» TASK TO CARRY OUT
The reply should hold every line of the listing exactly, and none of its images.

» PROVIDED RECORDS
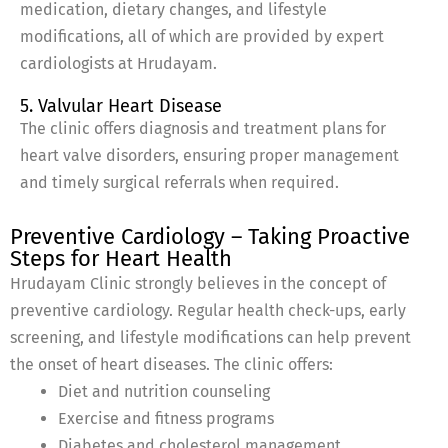
medication, dietary changes, and lifestyle
modifications, all of which are provided by expert
cardiologists at Hrudayam.
5. Valvular Heart Disease
The clinic offers diagnosis and treatment plans for
heart valve disorders, ensuring proper management
and timely surgical referrals when required.
Preventive Cardiology – Taking Proactive
Steps for Heart Health
Hrudayam Clinic strongly believes in the concept of
preventive cardiology. Regular health check-ups, early
screening, and lifestyle modifications can help prevent
the onset of heart diseases. The clinic offers:
Diet and nutrition counseling
Exercise and fitness programs
Diabetes and cholesterol management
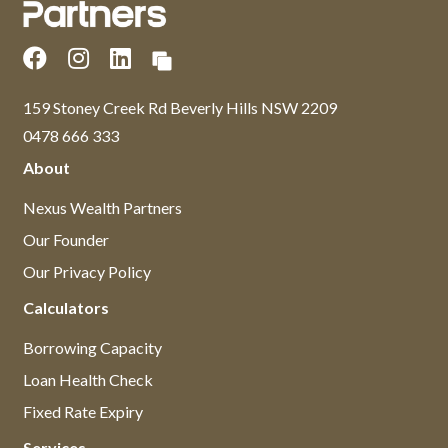
159 Stoney Creek Rd Beverly Hills NSW 2209
0478 666 333
About
Nexus Wealth Partners
Our Founder
Our Privacy Policy
Calculators
Borrowing Capacity
Loan Health Check
Fixed Rate Expiry
Services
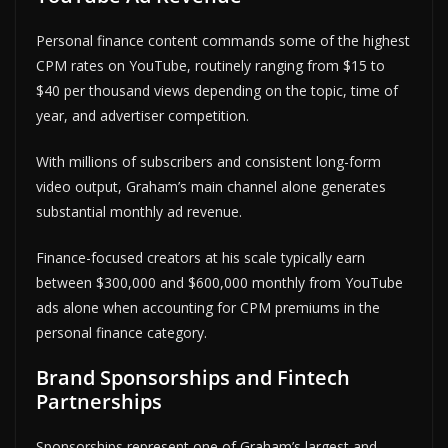
Personal finance content commands some of the highest
CPM rates on YouTube, routinely ranging from $15 to
$40 per thousand views depending on the topic, time of
year, and advertiser competition.
With millions of subscribers and consistent long-form
video output, Graham’s main channel alone generates
substantial monthly ad revenue.
Finance-focused creators at his scale typically earn
between $300,000 and $600,000 monthly from YouTube
ads alone when accounting for CPM premiums in the
personal finance category.
Brand Sponsorships and Fintech
Partnerships
Sponsorships represent one of Graham’s largest and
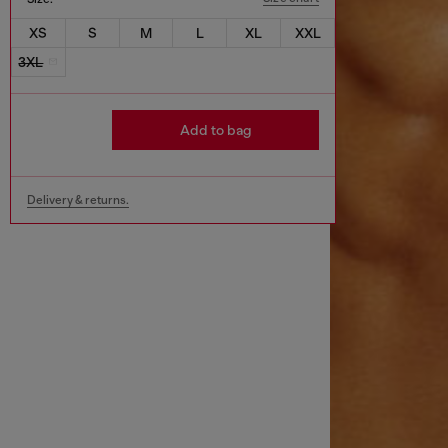
XS
S
M
L
XL
XXL
3XL
Add to bag
Delivery & returns.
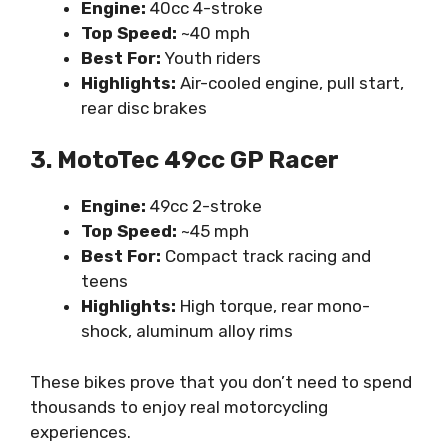
Engine:
40cc 4-stroke
Top Speed:
~40 mph
Best For:
Youth riders
Highlights:
Air-cooled engine, pull start,
rear disc brakes
3. MotoTec 49cc GP Racer
Engine:
49cc 2-stroke
Top Speed:
~45 mph
Best For:
Compact track racing and
teens
Highlights:
High torque, rear mono-
shock, aluminum alloy rims
These bikes prove that you don’t need to spend
thousands to enjoy real motorcycling
experiences.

» SOLUTION FOR THIS PROBLEM
medication, dietary changes, and lifestyle
modifications, all of which are provided by expert
cardiologists at Hrudayam.
5. Valvular Heart Disease
The clinic offers diagnosis and treatment plans for
heart valve disorders, ensuring proper management
and timely surgical referrals when required.
Preventive Cardiology – Taking Proactive
Steps for Heart Health
Hrudayam Clinic strongly believes in the concept of
preventive cardiology. Regular health check-ups, early
screening, and lifestyle modifications can help prevent
the onset of heart diseases. The clinic offers:
Diet and nutrition counseling
Exercise and fitness programs
Diabetes and cholesterol management
159 Stoney Creek Rd Beverly Hills NSW 2209
0478 666 333
About
Nexus Wealth Partners
Our Founder
Our Privacy Policy
Calculators
Borrowing Capacity
Loan Health Check
Fixed Rate Expiry
Services
Personal finance content commands some of the highest
CPM rates on YouTube, routinely ranging from $15 to
$40 per thousand views depending on the topic, time of
year, and advertiser competition.
With millions of subscribers and consistent long-form
video output, Graham’s main channel alone generates
substantial monthly ad revenue.
Finance-focused creators at his scale typically earn
between $300,000 and $600,000 monthly from YouTube
ads alone when accounting for CPM premiums in the
personal finance category.
Brand Sponsorships and Fintech
Partnerships
Sponsorships represent one of Graham’s largest and
XS
S
M
L
XL
XXL
3XL
Add to bag
Delivery & returns.
Engine:
40cc 4-stroke
Top Speed:
~40 mph
Best For:
Youth riders
Highlights:
Air-cooled engine, pull start,
rear disc brakes
3. MotoTec 49cc GP Racer
Engine:
49cc 2-stroke
Top Speed:
~45 mph
Best For:
Compact track racing and
teens
Highlights:
High torque, rear mono-
shock, aluminum alloy rims
These bikes prove that you don’t need to spend
thousands to enjoy real motorcycling
experiences.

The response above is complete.